The Large Hadron Collider has helped physicists conduct some truly groundbreaking research, including the 2013 discovery of the Higgs boson as well as more recent discoveries of new particles and states of matter. But in addition to particle physics, the LHC can also contribute to another sphere of human achievement: freeform jazz.
Arturo Fernandez and Guillermo Tejeda, two scientists from ALICE (A Large Ion Collider Experiment), have used tools provided by the LHC to create a “cosmic piano.” This instrument detects the particles created when cosmic rays (high-energy radiation waves that originate from outside our solar system) interact with molecules in Earth’s surface. A special material within the instrument, called a scintillator, absorbs the energy from these excited particles and translates it into light signals. Finally, the piano relays the light signals in the form of musical notes and synchronized flashes of colored light.

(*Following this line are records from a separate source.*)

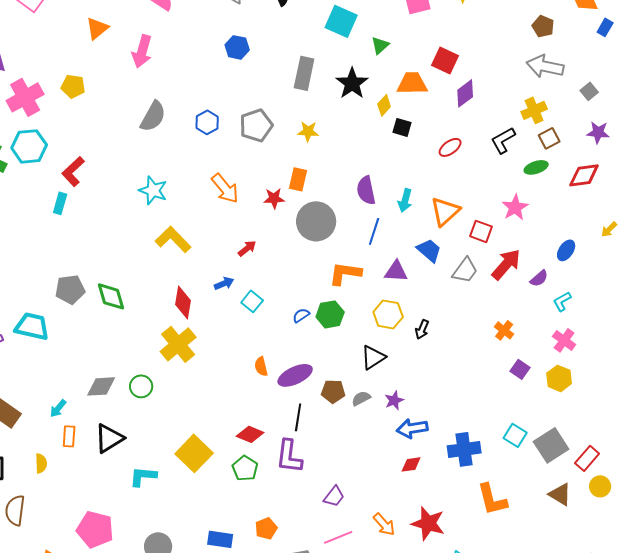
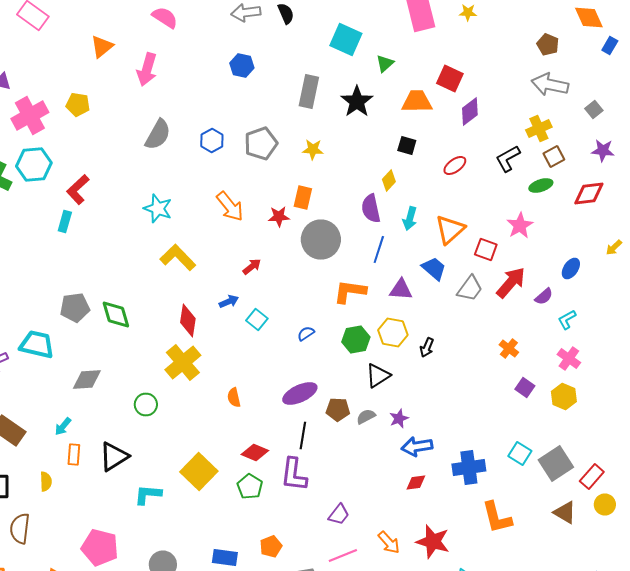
yellow diamond: (384, 105) -> (389, 180), moved
green hexagon: (330, 314) -> (356, 340), moved
orange semicircle: (261, 366) -> (234, 398), moved
gray diamond: (101, 386) -> (87, 380), moved

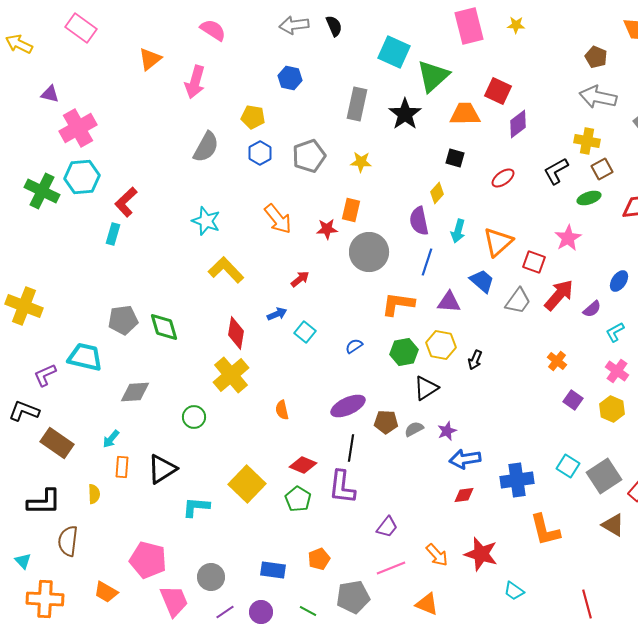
green triangle: (385, 64) -> (433, 76), size x1.8
yellow pentagon: (78, 104) -> (253, 117), moved
yellow cross: (539, 128) -> (587, 141), turned 35

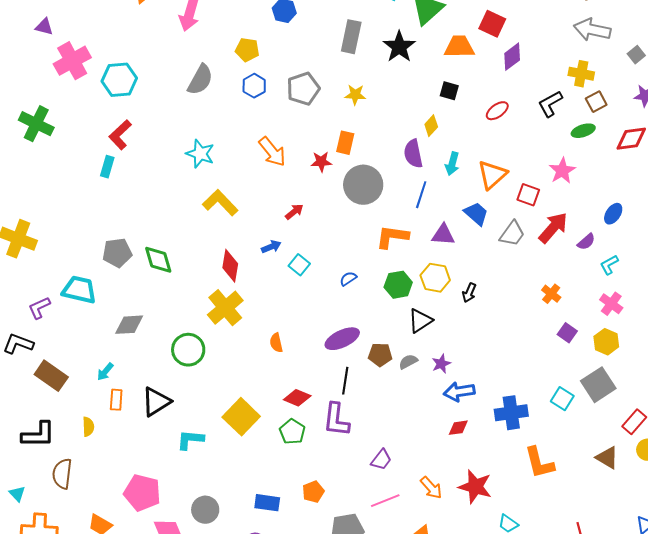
cyan hexagon: (82, 177) -> (119, 80), moved
green circle: (194, 417) -> (188, 350), size x1.4
gray square: (604, 476) -> (598, 385), moved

Cosmic pianos have been making music for two years now, with a few models being sold for about $2,500. But they made their live musical debut at the Montreux Jazz Festival in July 2014, when jazz pianist Al Blatter accompanied the musical stylings of cosmic rays with his own improvisations.
Other examples of "sonification," or the conversion of raw data into sound, have used the sun’s magnetic field, cosmic background radiation leftover from the Big Bang, radioactive particles inside a cloud chamber, and radiation captured by NASA’s Lunar Renaissance Orbiter.